* [Task goal]: Count how many lines below include the string "cookies". Only that number should appear in the reply.

═════ Records for this exercise

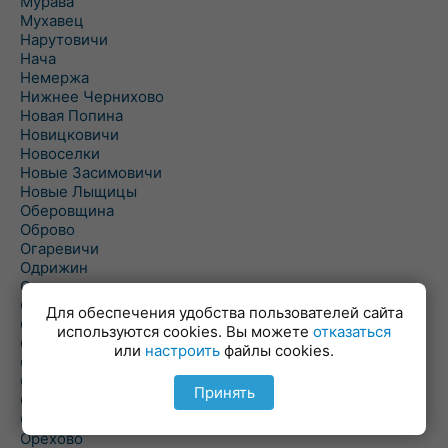
Мурава
Мухавец
Нарутовичи
Нача
Немержа
Нижнее Чернихово
Новая Попина
Новицковичи
Новоселки
Новые Засимовичи
Новые Лыщицы
Оберовщина
Оброво
Огаревичи
Одрижин
Оздамичи
Озяты
Для обеспечения удобства пользователей сайта
Олтуш
используются cookies. Вы можете
отказаться
Ольманы
или
настроить
файлы cookies.
Ольпень
Ольшаны
Принять
Омельная
Ополь
Орехово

══════════

* [Answer to this task]: 2